:: TASK INSTRUCTIONS ::
Find the line with "track each student's mastery of each skill." in the records below. Output exactly from there until after the line with "family. I have followed the band with", without pictures.

Dataset entries
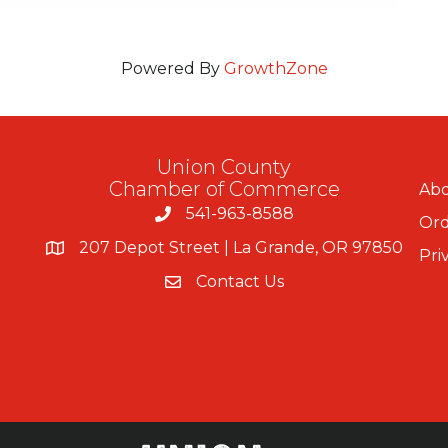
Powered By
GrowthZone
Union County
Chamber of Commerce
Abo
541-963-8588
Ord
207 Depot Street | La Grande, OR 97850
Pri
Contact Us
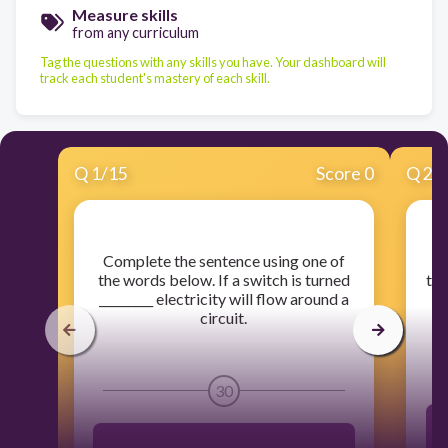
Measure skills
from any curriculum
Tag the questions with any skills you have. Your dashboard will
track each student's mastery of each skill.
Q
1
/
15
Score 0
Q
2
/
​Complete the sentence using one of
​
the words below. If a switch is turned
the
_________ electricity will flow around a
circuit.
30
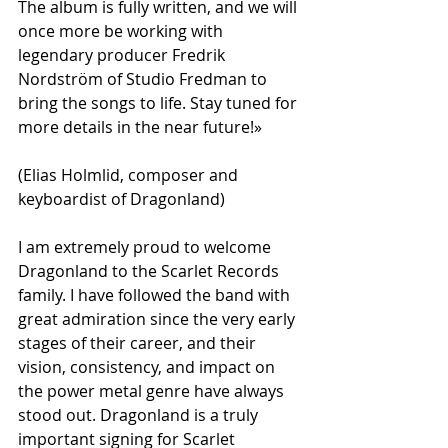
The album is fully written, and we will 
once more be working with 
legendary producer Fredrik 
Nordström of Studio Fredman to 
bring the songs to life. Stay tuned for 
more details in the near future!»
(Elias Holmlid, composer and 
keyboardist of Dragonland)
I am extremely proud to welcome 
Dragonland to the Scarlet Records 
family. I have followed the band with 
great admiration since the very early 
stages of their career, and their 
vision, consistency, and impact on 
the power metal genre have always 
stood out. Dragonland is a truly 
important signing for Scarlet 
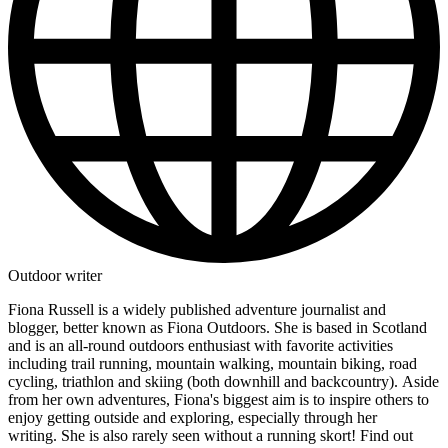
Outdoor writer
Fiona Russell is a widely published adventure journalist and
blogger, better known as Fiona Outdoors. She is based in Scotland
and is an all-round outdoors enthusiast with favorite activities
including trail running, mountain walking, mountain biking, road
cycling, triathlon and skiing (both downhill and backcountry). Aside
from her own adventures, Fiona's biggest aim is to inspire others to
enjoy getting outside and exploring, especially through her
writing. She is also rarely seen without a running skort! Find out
--
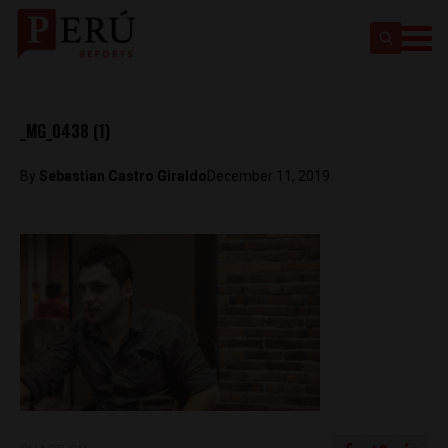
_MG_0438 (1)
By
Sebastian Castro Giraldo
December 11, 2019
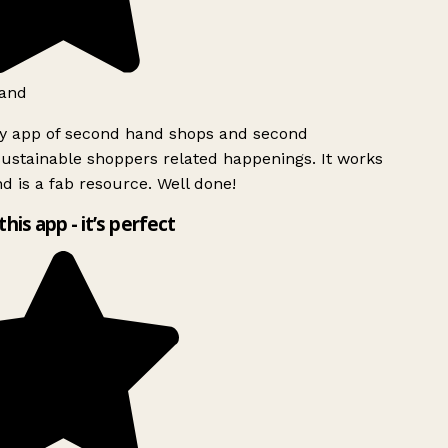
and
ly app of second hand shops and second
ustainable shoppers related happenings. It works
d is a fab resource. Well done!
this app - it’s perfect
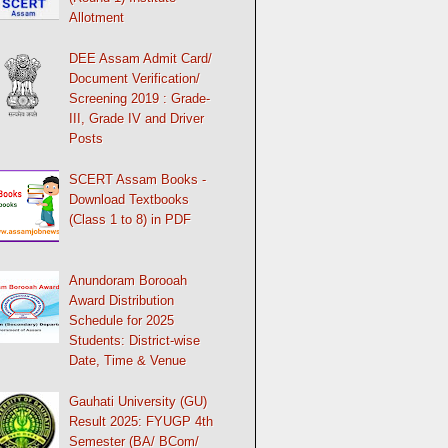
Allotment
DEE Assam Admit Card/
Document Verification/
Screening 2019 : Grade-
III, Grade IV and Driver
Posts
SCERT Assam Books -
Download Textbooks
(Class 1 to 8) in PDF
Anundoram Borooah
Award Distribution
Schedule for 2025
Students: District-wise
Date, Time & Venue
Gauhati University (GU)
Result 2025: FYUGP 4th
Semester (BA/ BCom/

:: RESULT OF THIS EXERCISE ::
track each student's mastery of each skill.
Q
1
/
15
Score 0
Q
2
/
​Complete the sentence using one of
​
the words below. If a switch is turned
the
_________ electricity will flow around a
circuit.
30
The album is fully written, and we will 
once more be working with 
legendary producer Fredrik 
Nordström of Studio Fredman to 
bring the songs to life. Stay tuned for 
more details in the near future!»
(Elias Holmlid, composer and 
keyboardist of Dragonland)
I am extremely proud to welcome 
Dragonland to the Scarlet Records 
family. I have followed the band with 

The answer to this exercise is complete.